What keeps Nic and Jules from becoming perfect sitcom parents is the tension underneath this happy couple’s façade that eventually leads Jules into an ill-advised affair with Paul. Jules’ ongoing frustration at not having a career is a sore subject that flares up even during completely unrelated conversations, while Nic’s attempts to show her appreciation sometimes fall flat. The friction and the undercurrent of love between them are well captured by the two leads, who are (like so many other great screen couples) a study in pleasing contrasts. The sharp, focused, sardonic Bening plays well off the warm, scattered, soft-edged Moore, who speaks her lines with a bit of a flat drawl that clues you in that Jules comes from a much humbler background.

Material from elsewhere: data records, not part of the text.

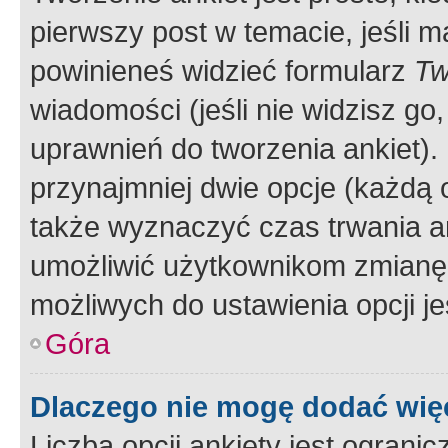
pierwszy post w temacie, jeśli 
powinieneś widzieć formularz
Tw
wiadomości (jeśli nie widzisz g
uprawnień do tworzenia ankiet). 
przynajmniej dwie opcje (każdą o
także wyznaczyć czas trwania an
umożliwić użytkownikom zmianę
możliwych do ustawienia opcji je
Góra
Dlaczego nie mogę dodać więc
Liczba opcji ankiety jest ogranic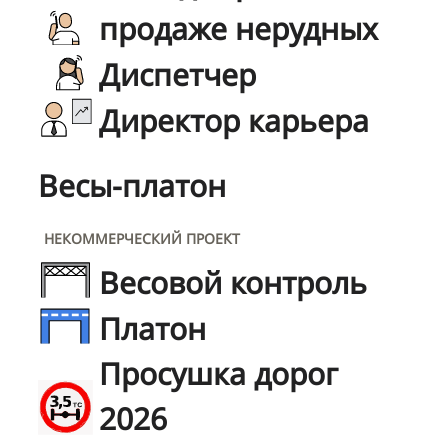
продаже нерудных
Диспетчер
Директор карьера
Весы-платон
НЕКОММЕРЧЕСКИЙ ПРОЕКТ
Весовой контроль
Платон
Просушка дорог
2026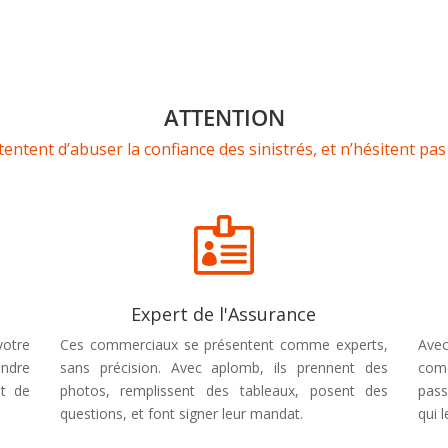
ATTENTION
ntent d’abuser la confiance des sinistrés, et n’hésitent pas 

Expert de l'Assurance
votre
Ces commerciaux se présentent comme experts,
Avec
endre
sans précision. Avec aplomb, ils prennent des
com
nt de
photos, remplissent des tableaux, posent des
pass
questions, et font signer leur mandat.
qui 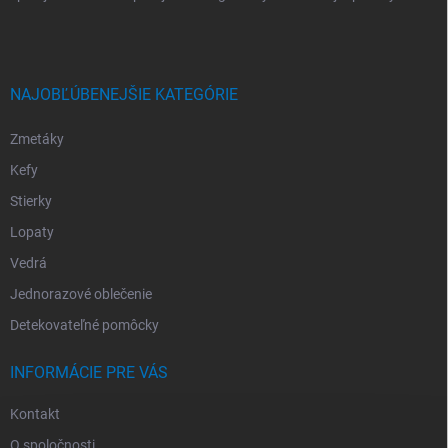
NAJOBĽÚBENEJŠIE KATEGÓRIE
Zmetáky
Kefy
Stierky
Lopaty
Vedrá
Jednorazové oblečenie
Detekovateľné pomôcky
INFORMÁCIE PRE VÁS
Kontakt
O spoločnosti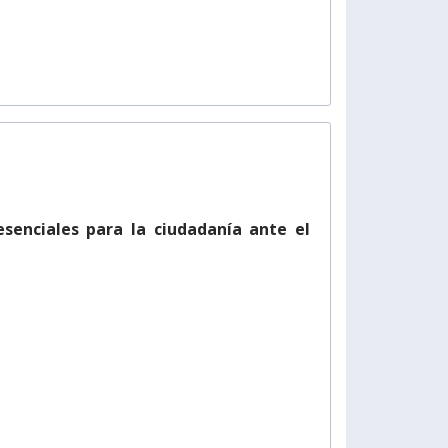
esenciales para la ciudadanía ante el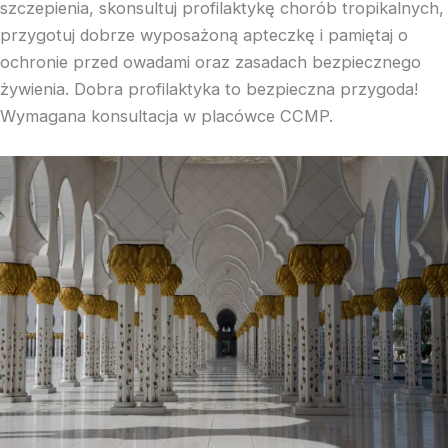
szczepienia, skonsultuj profilaktykę chorób tropikalnych,
przygotuj dobrze wyposażoną apteczkę i pamiętaj o
ochronie przed owadami oraz zasadach bezpiecznego
żywienia. Dobra profilaktyka to bezpieczna przygoda!
Wymagana konsultacja w placówce CCMP.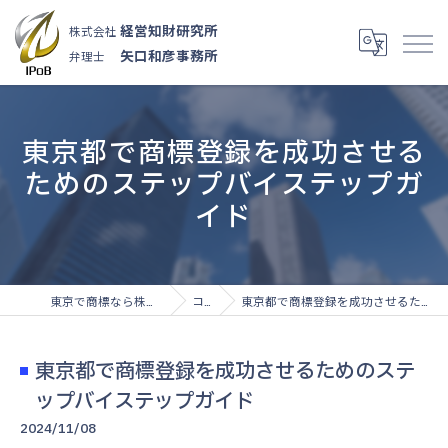
経営知財研究所
株式会社
矢口和彦事務所
弁理士
東京都で商標登録を成功させる
ためのステップバイステップガ
イド
東京で商標なら株式会社経営知財研究所
コラム
東京都で商標登録を成功させるためのステップバイステップガイド
東京都で商標登録を成功させるためのステ
ップバイステップガイド
2024/11/08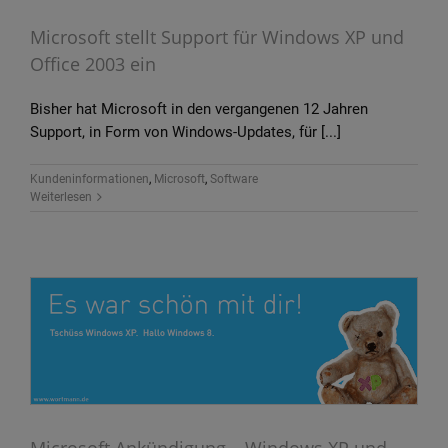
Microsoft stellt Support für Windows XP und
Office 2003 ein
Bisher hat Microsoft in den vergangenen 12 Jahren
Support, in Form von Windows-Updates, für [...]
Kundeninformationen
,
Microsoft
,
Software
Weiterlesen
Microsoft Ankündigung – Windows XP und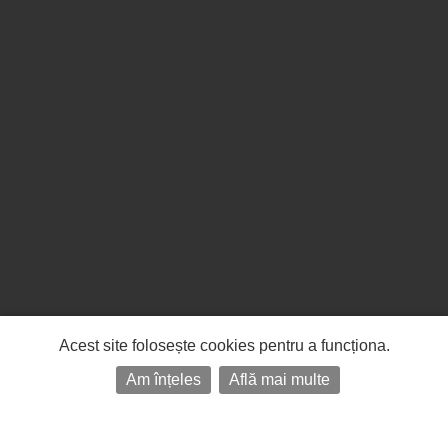
Acest site folosește cookies pentru a funcționa.
Am înțeles
Află mai multe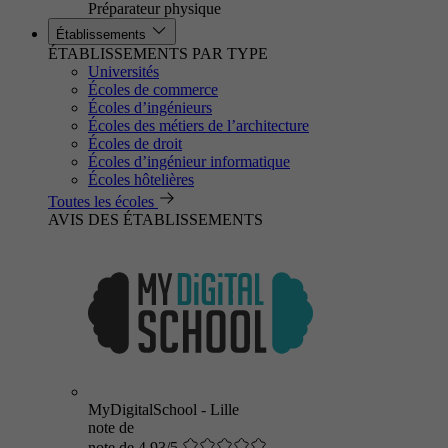
Préparateur physique
Établissements
ÉTABLISSEMENTS PAR TYPE
Universités
Écoles de commerce
Écoles d’ingénieurs
Écoles des métiers de l’architecture
Écoles de droit
Écoles d’ingénieur informatique
Écoles hôtelières
Toutes les écoles
AVIS DES ÉTABLISSEMENTS
MyDigitalSchool - Lille
note de
note de 4.93/5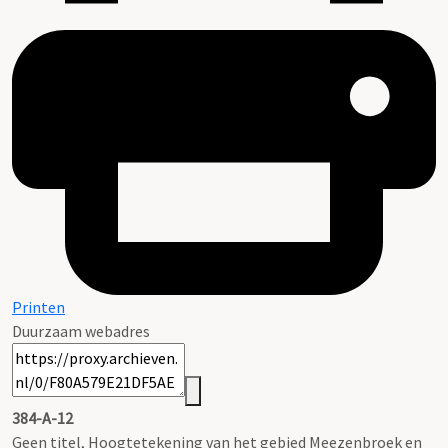
Printen
Duurzaam webadres
384-A-12
Geen titel, Hoogtetekening van het gebied Meezenbroek en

The movie’s title, taken from the song by The Who, is a bit too on the nose — the kids here are indeed supremely even-keeled compared to the adults, who turn into flaming wrecks. Yet this marvelously crafted film never feels overly worked out. Part of this is because the actors give such moving performances. Ruffalo captures the pathos of a man possessed by paternal urges he didn’t know he had and whose desire for a family ends up burning his reputation with the same kids who inspired it. Tragic as he is, it’s impossible to remain unmoved by Jules’ climactic mea culpa to her family, delivered by Moore in a devastatingly quiet, dry-eyed manner.

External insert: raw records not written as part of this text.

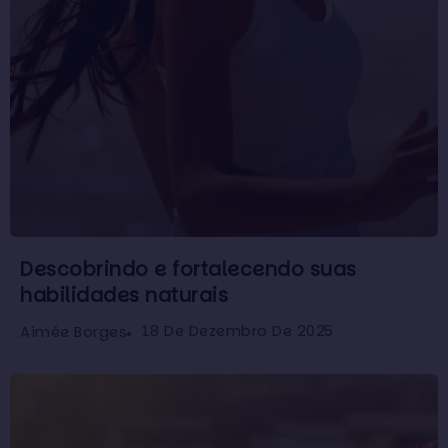
Descobrindo e fortalecendo suas
habilidades naturais
18 De Dezembro De 2025
Aimée Borges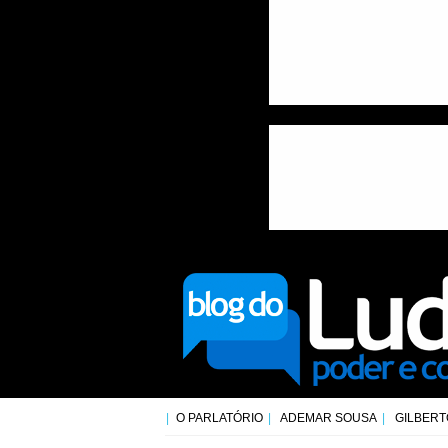
O PARLATÓRIO
ADEMAR SOUSA
GILBERT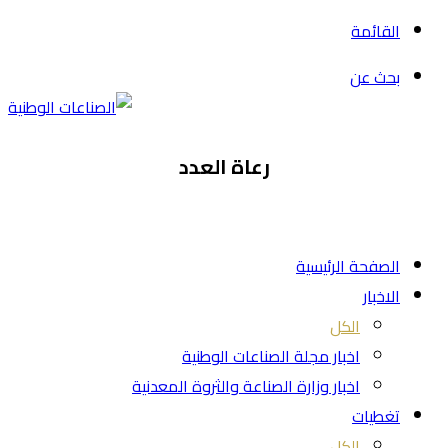
القائمة
بحث عن
رعاة العدد
الصفحة الرئيسية
الاخبار
الكل
اخبار مجلة الصناعات الوطنية
اخبار وزارة الصناعة والثروة المعدنية
تغطيات
الكل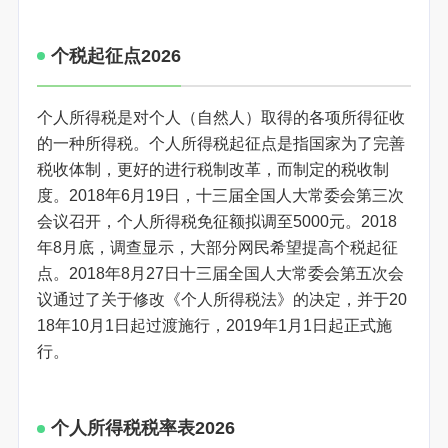
个税起征点2026
个人所得税是对个人（自然人）取得的各项所得征收
的一种所得税。个人所得税起征点是指国家为了完善
税收体制，更好的进行税制改革，而制定的税收制
度。2018年6月19日，十三届全国人大常委会第三次
会议召开，个人所得税免征额拟调至5000元。2018
年8月底，调查显示，大部分网民希望提高个税起征
点。2018年8月27日十三届全国人大常委会第五次会
议通过了关于修改《个人所得税法》的决定，并于20
18年10月1日起过渡施行，2019年1月1日起正式施
行。
个人所得税税率表2026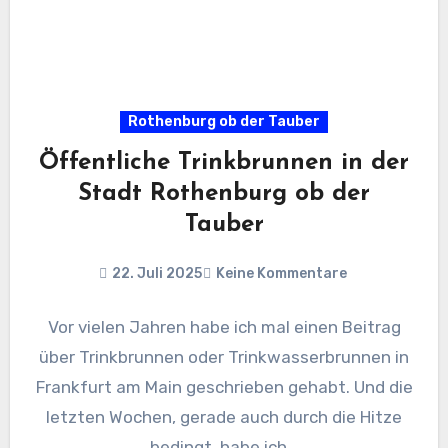
Rothenburg ob der Tauber
Öffentliche Trinkbrunnen in der
Stadt Rothenburg ob der
Tauber
22. Juli 2025
Keine Kommentare
Vor vielen Jahren habe ich mal einen Beitrag
über Trinkbrunnen oder Trinkwasserbrunnen in
Frankfurt am Main geschrieben gehabt. Und die
letzten Wochen, gerade auch durch die Hitze
bedingt, habe ich…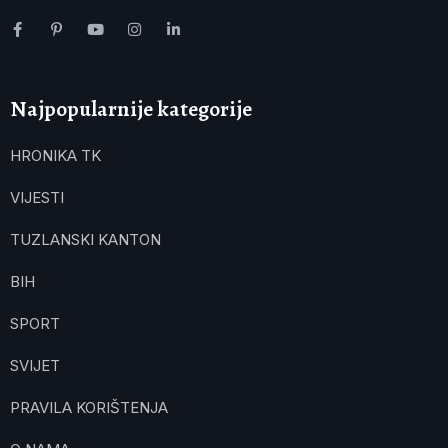
Najpopularnije kategorije
HRONIKA TK
VIJESTI
TUZLANSKI KANTON
BIH
SPORT
SVIJET
PRAVILA KORIŠTENJA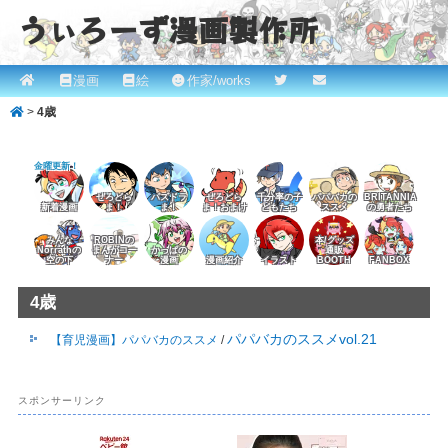
うぃろーず漫画製作所
メ
漫画
絵
作家/works
メ
サ
ROBINとかっぱの漫画スタジオ！ willows.online
イ
>
4歳
イ
ブ
ン
メ
ン
コ
金曜更新！
ニ
コ
ン
ュ
ぜろどら
パズドラ
ぜろどら
千分率の子
パパバカの
BRITANNIA
新着漫画
ま！
ま！
ま！おまけ
どもたち
ススメ
の勇者たち
ー
ン
テ
みんな
ROBINの
本/グッズ
Norrathの
まんがコー
かっぱの
通販
空の下
ナー
漫画
漫画紹介
イラスト
BOOTH
FANBOX
テ
ン
4歳
ン
ツ
パパバカのススメvol.21
【育児漫画】パパバカのススメ
/
ツ
へ
へ
移
スポンサーリンク
移
動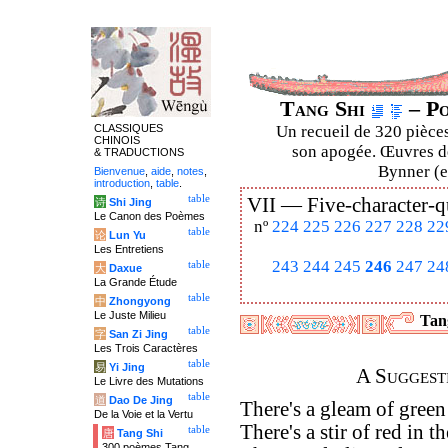
Tang Shi
– Po
CLASSIQUES
Un recueil de 320 pièces
CHINOIS
son apogée. Œuvres de
& TRADUCTIONS
Bynner (en
Bienvenue
,
aide
,
notes
,
introduction
,
table
.
table
VII —
Five-character-q
诗
Shi Jing
Le Canon des Poèmes
nº
224
225
226
227
228
22
table
论
Lun Yu
Les Entretiens
243
244
245
246
247
24
table
大
Daxue
La Grande Étude
table
中
Zhongyong
Le Juste Milieu
Tang
table
字
San Zi Jing
Les Trois Caractères
table
易
Yi Jing
A Suggest
Le Livre des Mutations
table
道
Dao De Jing
There's a gleam of green 
De la Voie et la Vertu
There's a stir of red in t
table
唐
Tang Shi
300 poèmes Tang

There are many different things to appreciate in The Kids Are All Right, like the ruthless economy of its leisurely paced storytelling or the way Nic’s references to red wine (she’s a huge fan) make this movie essential viewing for serious wine drinkers or the hilarious last line spoken by Laser that deflates any potential sappiness in the ending. Yet maybe the best thing about the movie is its simple, hard-won wisdom about staying together and getting through life’s challenges. This loving portrait of the most normal of unconventional families is a luminous masterpiece of American cinema.